Saturday, October 25, 2008

Tempting Faith

This is the title of a book by David Kuo, that I've just finished. This book is an important one for Christians struggling to understand their engagement in the political process. Over the last few days, I've been reading everything I can get my hands on to answer some of my own nagging questions like: In terms of politics, what hopes should we have for changing the world? How have important Christian leaders historically used their political power for good? (William Wilberforce, Abraham Lincoln, Martin Luther King are the first examples that came to mind.) And what are the dangers of politics to which we as Christians should be alerted? (Here, I sought out Chuck Colson and Billy Graham). David Kuo himself speaks to many of of these questions.

He was an insider when the Republicans stormed Congress in 1994 and made the Contract with America. He later became an adviser to George W. Bush in the office for Faith-Based Initiatives. He's critical of the administration, but I don't think unfairly so. Kuo admires the deep personal faith of Bush. He believes that his passion for helping the poor was always genuine. However, Bush never put his political weight behind real policy for helping the poor. And what he saw from the inside of the White House was a string of empty promises (politically motivated as an means to court the evangelical vote) and double-speak to cover up the fact that he never delivered the goods on faith-based initiatives. 
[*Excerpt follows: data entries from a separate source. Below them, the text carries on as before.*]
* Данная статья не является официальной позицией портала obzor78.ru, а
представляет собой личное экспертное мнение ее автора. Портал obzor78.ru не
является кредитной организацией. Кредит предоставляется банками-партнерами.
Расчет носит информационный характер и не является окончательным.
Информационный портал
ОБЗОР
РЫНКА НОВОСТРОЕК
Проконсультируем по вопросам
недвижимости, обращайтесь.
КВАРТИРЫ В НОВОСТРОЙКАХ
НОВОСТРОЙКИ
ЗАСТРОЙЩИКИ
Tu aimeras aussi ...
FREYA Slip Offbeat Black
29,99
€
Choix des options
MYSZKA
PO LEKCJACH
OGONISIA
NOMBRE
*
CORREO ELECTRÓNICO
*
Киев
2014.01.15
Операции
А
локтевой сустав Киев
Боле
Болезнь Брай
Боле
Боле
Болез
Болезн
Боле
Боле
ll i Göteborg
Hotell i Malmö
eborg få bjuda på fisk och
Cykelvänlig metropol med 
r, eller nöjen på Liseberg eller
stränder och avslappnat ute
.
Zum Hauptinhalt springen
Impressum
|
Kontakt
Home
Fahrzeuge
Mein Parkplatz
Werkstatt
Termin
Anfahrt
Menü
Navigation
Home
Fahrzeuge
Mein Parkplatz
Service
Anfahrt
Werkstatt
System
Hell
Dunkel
This book is especially important for its discussion of power. Unfortunately, he talks about how Christians themselves are bought by this power. (He wasn't specifically referring to Bush so much as the pastors and Christian leaders who sought to influence the White House). Here's a look at some of his reflections on power: "The White House was also one of the most seductive places imaginable. Not just because of the perks, which are nice, but because of the raw power of the place hidden in a true desire to save the world. It is the ring of power from Tolkien's Lord of the Rings. The longer anyone holds the ring the more he loves it, the more he hates it, and the more desperate he is to hold on to it. It becomes the most precious thing in his life. Priorities, loves, interest, life are lost in it. The ring owns, it is not owned."

I think reading this book helped me to wrangle less over the question, Who am I going to vote for?, and start the process of thinking more constructively about the power of the Church as an agent of change. I've got a lot more to say about this, but the kids are waking up, and it's breakfast time.